[Saved data entries]
:::::
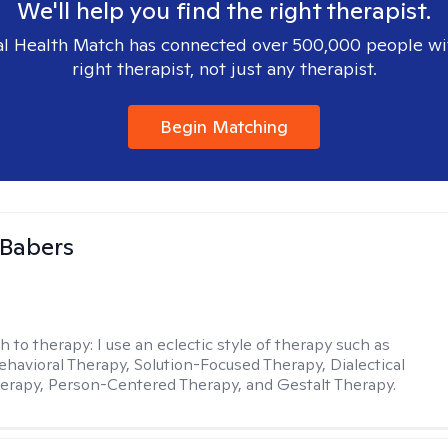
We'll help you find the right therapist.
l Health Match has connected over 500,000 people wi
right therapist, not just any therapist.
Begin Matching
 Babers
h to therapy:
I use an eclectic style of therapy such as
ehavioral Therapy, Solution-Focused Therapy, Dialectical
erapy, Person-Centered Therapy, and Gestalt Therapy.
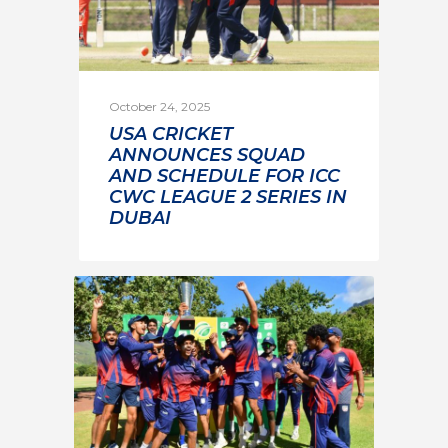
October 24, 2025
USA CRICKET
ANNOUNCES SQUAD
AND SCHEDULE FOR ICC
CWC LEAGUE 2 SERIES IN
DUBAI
:::::
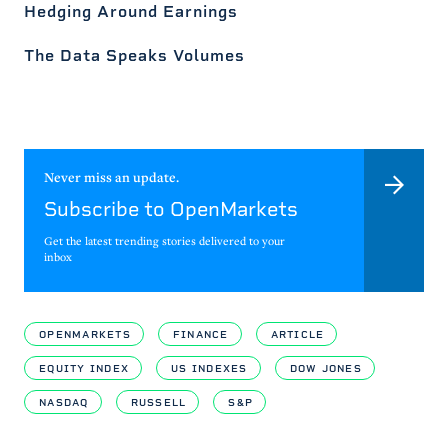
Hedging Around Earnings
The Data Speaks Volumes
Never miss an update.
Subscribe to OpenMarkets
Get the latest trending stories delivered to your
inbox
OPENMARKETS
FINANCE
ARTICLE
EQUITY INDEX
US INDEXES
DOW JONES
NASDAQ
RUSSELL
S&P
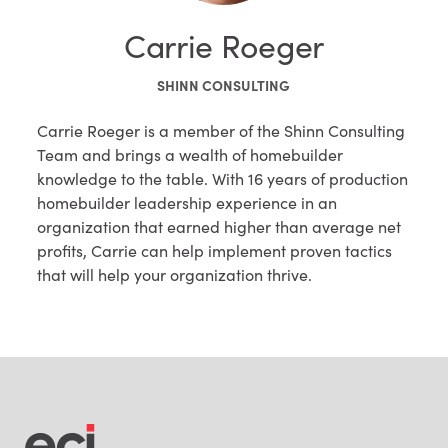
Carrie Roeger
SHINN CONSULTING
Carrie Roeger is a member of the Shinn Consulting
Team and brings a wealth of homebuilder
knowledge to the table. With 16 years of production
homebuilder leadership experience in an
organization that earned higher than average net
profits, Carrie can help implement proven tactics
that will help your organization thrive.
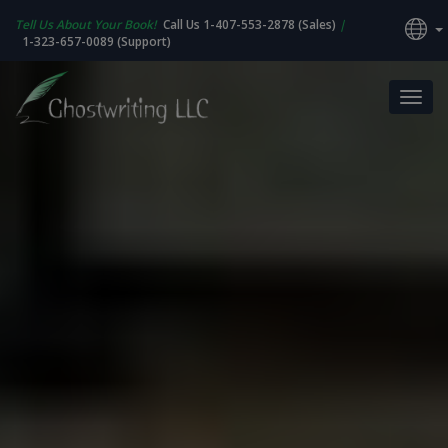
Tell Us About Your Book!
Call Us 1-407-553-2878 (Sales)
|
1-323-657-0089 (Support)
:::::
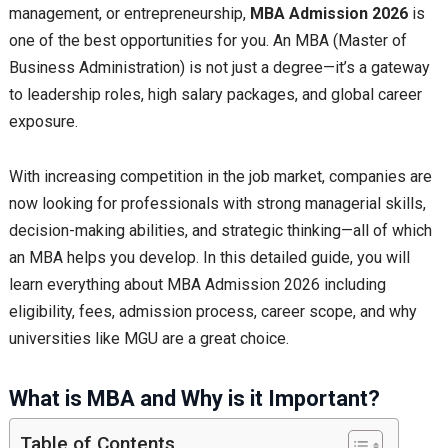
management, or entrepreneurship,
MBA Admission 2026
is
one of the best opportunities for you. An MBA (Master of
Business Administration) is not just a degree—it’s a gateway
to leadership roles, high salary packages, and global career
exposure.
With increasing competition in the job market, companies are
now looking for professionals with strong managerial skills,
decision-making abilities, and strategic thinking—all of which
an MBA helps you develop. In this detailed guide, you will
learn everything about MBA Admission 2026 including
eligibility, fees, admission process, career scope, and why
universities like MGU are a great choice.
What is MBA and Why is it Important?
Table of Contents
:::::
Exercise directions: Using the entries above, transcribe exactly from the line that has "Never miss an update." through the line that has "knowledge to the". Pictures are dropped.

Solution below:
Never miss an update.
Subscribe to OpenMarkets
Get the latest trending stories delivered to your
inbox
OPENMARKETS
FINANCE
ARTICLE
EQUITY INDEX
US INDEXES
DOW JONES
NASDAQ
RUSSELL
S&P
Carrie Roeger
SHINN CONSULTING
Carrie Roeger is a member of the Shinn Consulting
Team and brings a wealth of homebuilder
knowledge to the table. With 16 years of production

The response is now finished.